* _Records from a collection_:
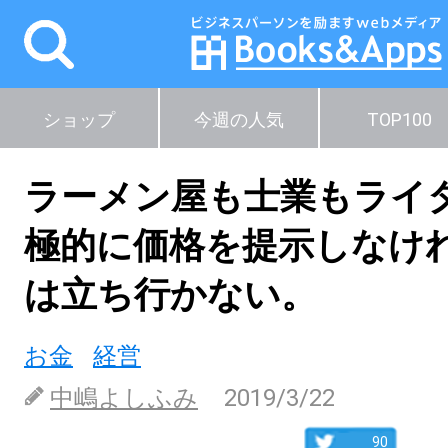
ショップ
今週の人気
TOP100
ラーメン屋も士業もライ
極的に価格を提示しなけ
は立ち行かない。
お金
経営
中嶋よしふみ
2019/3/22
90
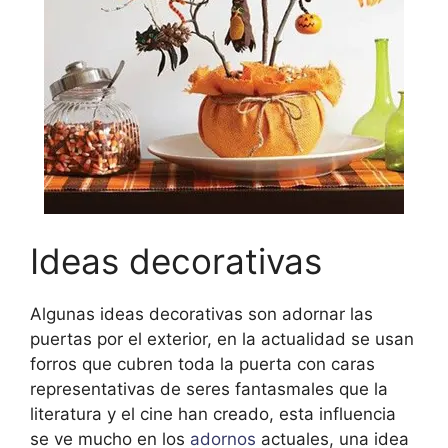
Ideas decorativas
Algunas ideas decorativas son adornar las
puertas por el exterior, en la actualidad se usan
forros que cubren toda la puerta con caras
representativas de seres fantasmales que la
literatura y el cine han creado, esta influencia
se ve mucho en los
adornos
actuales, una idea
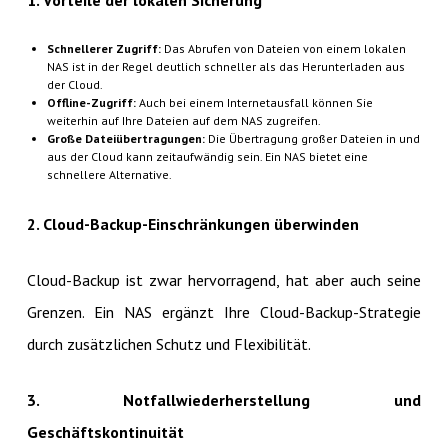
1. Vorteile der lokalen Sicherung
Schnellerer Zugriff:
Das Abrufen von Dateien von einem lokalen
NAS ist in der Regel deutlich schneller als das Herunterladen aus
der Cloud.
Offline-Zugriff:
Auch bei einem Internetausfall können Sie
weiterhin auf Ihre Dateien auf dem NAS zugreifen.
Große Dateiübertragungen:
Die Übertragung großer Dateien in und
aus der Cloud kann zeitaufwändig sein. Ein NAS bietet eine
schnellere Alternative.
2. Cloud-Backup-Einschränkungen überwinden
Cloud-Backup ist zwar hervorragend, hat aber auch seine
Grenzen. Ein NAS ergänzt Ihre Cloud-Backup-Strategie
durch zusätzlichen Schutz und Flexibilität.
3. Notfallwiederherstellung und
Geschäftskontinuität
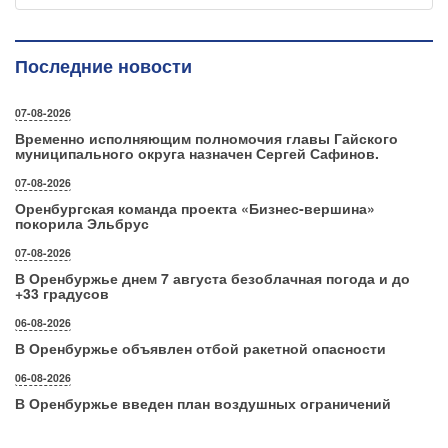
Последние новости
07-08-2026
Временно исполняющим полномочия главы Гайского
муниципального округа назначен Сергей Сафинов.
07-08-2026
Оренбургская команда проекта «Бизнес‑вершина»
покорила Эльбрус
07-08-2026
В Оренбуржье днем 7 августа безоблачная погода и до
+33 градусов
06-08-2026
В Оренбуржье объявлен отбой ракетной опасности
06-08-2026
В Оренбуржье введен план воздушных ограничений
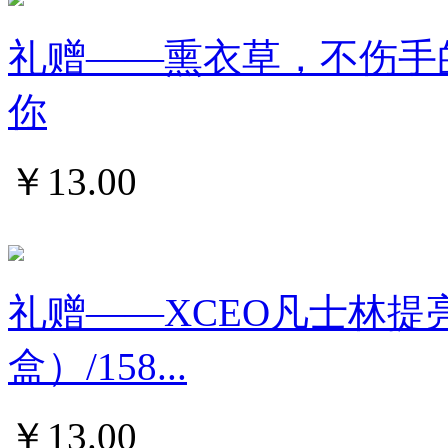
礼赠——熏衣草，不伤手的
你
￥
13.00
礼赠——XCEO凡士林提
盒）/158...
￥
13.00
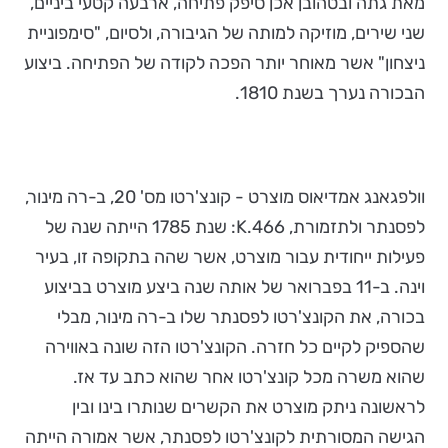
מאת גתה ובטהובן אכן סיפק פתיחה, ארבעה קטעי ביניים,
שני שירים, מוזיקה למותה של הגיבורה, ולסיום, "סימפוניית
ניצחון" אשר מאוחר יותר הפכה לקודה של הפתיחה. ביצוע
הבכורה נערך בשנת 1810.
וולפגאנג אמדיאוס מוצרט - קונצ'רטו מס' 20, ב-רה מינור,
לפסנתר ולתזמורת, K.466: שנת 1785 הייתה שנה של
פעילות ייחודית עבור מוצרט, אשר שהה בתקופה זו, בעיר
וינה. ב-11 בפברואר של אותה שנה ביצע מוצרט בביצוע
בכורה, את הקונצ'רטו לפסנתר שלו ב-רה מינור, מבלי
שהספיק לקיים כל חזרה. הקונצ'רטו הזה שונה באווירה
שהוא משרה מכל קונצ'רטו אחר שהוא כתב עד אז.
לראשונה ניתק מוצרט את הקשרים שנותרו בינו ובין
הגישה המסורתית לקונצ'רטו לפסנתר, אשר אמורה הייתה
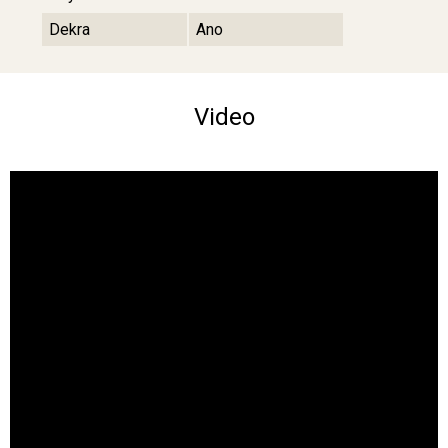
Dekra
Ano
Video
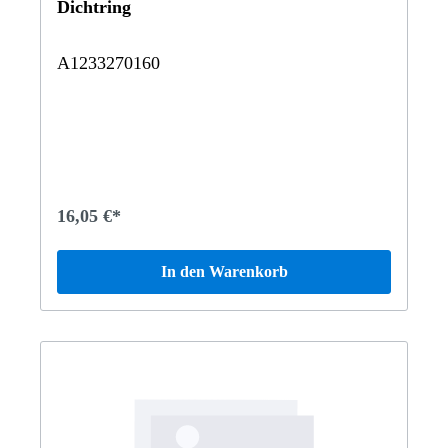
Dichtring
A1233270160
16,05 €*
In den Warenkorb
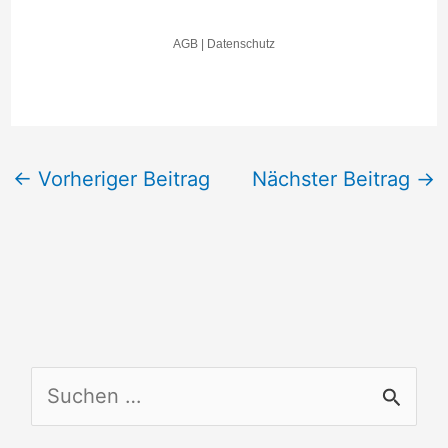
←
Vorheriger Beitrag
Nächster Beitrag
→
S
u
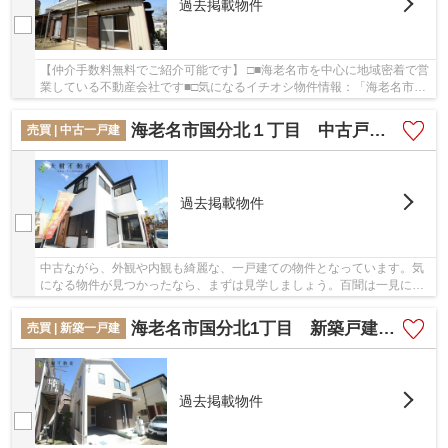
過去掲載物件
【仲介手数料無料でご紹介可能です】 □■海老名市を中心に地域密着で営
業している不動産会社です■□気になるイチオシ物件情報：「海老名市国
分北１丁目 中古戸建て 【仲介手数料無料】...
海老名市国分北１丁目 中古戸建て 【仲介手数料無料】
売買 | 中古一戸建
過去掲載物件
中古ながら、外観や内観も綺麗な、一戸建ての物件となっています。気
になる物件が見つかったなら、まずは見学しましょう。百聞は一見に如
かずです。当社では見学のご予約を承っており...
海老名市国分北1丁目 新築戸建て 全1棟 【仲介手数料無料】
売買 | 新築一戸建
過去掲載物件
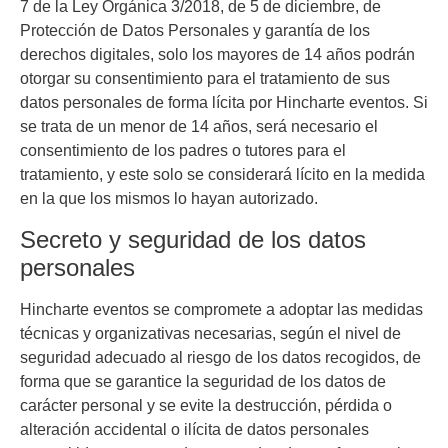
7 de la Ley Orgánica 3/2018, de 5 de diciembre, de
Protección de Datos Personales y garantía de los
derechos digitales, solo los mayores de 14 años podrán
otorgar su consentimiento para el tratamiento de sus
datos personales de forma lícita por
Hincharte eventos
. Si
se trata de un menor de 14 años, será necesario el
consentimiento de los padres o tutores para el
tratamiento, y este solo se considerará lícito en la medida
en la que los mismos lo hayan autorizado.
Secreto y seguridad de los datos
personales
Hincharte eventos
se compromete a adoptar las medidas
técnicas y organizativas necesarias, según el nivel de
seguridad adecuado al riesgo de los datos recogidos, de
forma que se garantice la seguridad de los datos de
carácter personal y se evite la destrucción, pérdida o
alteración accidental o ilícita de datos personales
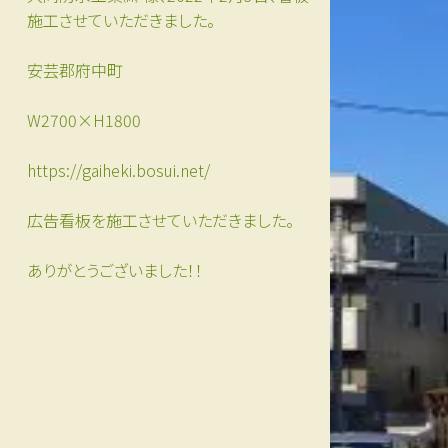
施工させていただきました。
安芸郡府中町
W2700×H1800
https://gaiheki.bosui.net/
広告看板を施工させていただきました。
ありがとうございました！！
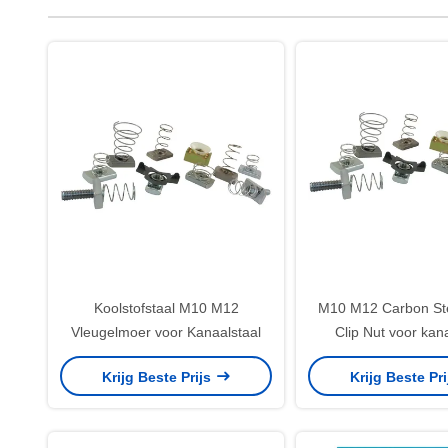
Koolstofstaal M10 M12
M10 M12 Carbon Ste
Vleugelmoer voor Kanaalstaal
Clip Nut voor kan
Krijg Beste Prijs
Krijg Beste Pr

* _What the exercise asks_: Filter by the word "הייתה": copy every line of the data that holds it.

* _Exercise response_:
לפסנתר ולתזמורת, K.466: שנת 1785 הייתה שנה של
הגישה המסורתית לקונצ'רטו לפסנתר, אשר אמורה הייתה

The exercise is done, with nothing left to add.